Coding in podiatry, on the other hand, is difficult because different procedures are performed on the same structure or organ, necessitating different codes. This guidance has long been followed by several third-party payers, including Medicare, and it applies to all CPT codes, regardless of payer.
This guidance is consistent regardless of where you receive your services. The CPT code representing the cast application should not be submitted if the triple arthrodesis is performed in the operating room.
Podiatry CPT Coding changes for 2022
In 2022, the CPT clarified the following codes for external fixation:
"External fixation codes are reported separately only when external fixation is not listed as inherent to the procedure in the code descriptor."
As a result, providers can only submit CPT codes for external fixation. CPT does not include the use of external fixation in its primary procedure code descriptor.
The CPT code for a first metatarsophalangeal joint arthrodesis is as follows:
CPT 28750—Arthrodesis, great toe; metatarsophalangeal joint
External fixation is not included in the list of code descriptors. As a result, if external fixation is used, both the CPT code for the first metatarsophalangeal joint arthrodesis and the CPT code for the external fixation can be submitted.
The CPT code for the external fixation in the case of an open reduction and internal fixation (ORIF) of a metatarsal fracture would be:
CPT 28485—Open treatment of metatarsal fracture, with or without internal or external fixation
This is mentioned in the code descriptor. Thus, if external fixation is used with this procedure, only the ORIF CPT code can be submitted; the external fixation CPT code cannot be submitted as well.
Foreign Body vs Implant
Is it considered a foreign body removal if a joint prosthesis becomes loose or stops working? The CPT provides a clear answer to this long-asked question.

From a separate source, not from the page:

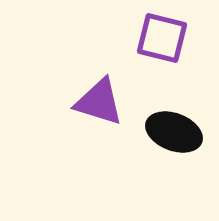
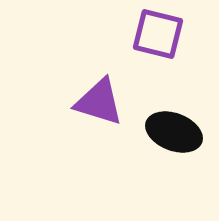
purple square: moved 4 px left, 4 px up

According to the new language on page 525 of the 2022 CPT book, it states:
"An implant is defined as any object that is intentionally placed by a physician or other qualified health care professional for any purpose (e.g., diagnostic or therapeutic)."
"A foreign body is defined as an object that is unintentionally placed (for example, trauma or ingestion)."
"Unless CPT coding instructions direct otherwise or a specific CPT code exists to describe the removal of that broken/moved implant, an implant (or part thereof) qualifies as a foreign body for coding purposes if it has moved from its original position or is structurally broken and no longer serves its intended purpose or presents a hazard to the patient."
In 2022, a new language requires only one CPT code to represent the closure of a single wound when multiple products and/or techniques are used to close it.
More information on wound repair can be found on page 106 of the 2022 CPT book, where it is stated that wounds treated with chemical cauterization, electrocauterization, or adhesive strips cannot be coded with wound repair CPT codes.
More information on wound repair can be found on page 106 of the 2022 CPT book, where it is stated that wounds treated with chemical cauterization, electrocauterization, or adhesive strips cannot be coded with wound repair CPT codes. priority is the clarification of simple wound repair:
"Simple repair is used when the wound is superficial (eg, primarily epidermis or dermis, or subcutaneous tissues with little involvement of deeper structures) and requires simple one-layer closure."
Furthermore, anesthesia and hemostasis should not be reported separately when treating superficial wounds.
These are just a few changes relevant to podiatrist practices in 2022’s CPT codes. The podiatry providers who submit CPT codes should know the entire CPT code set or use experts who are familiar with it.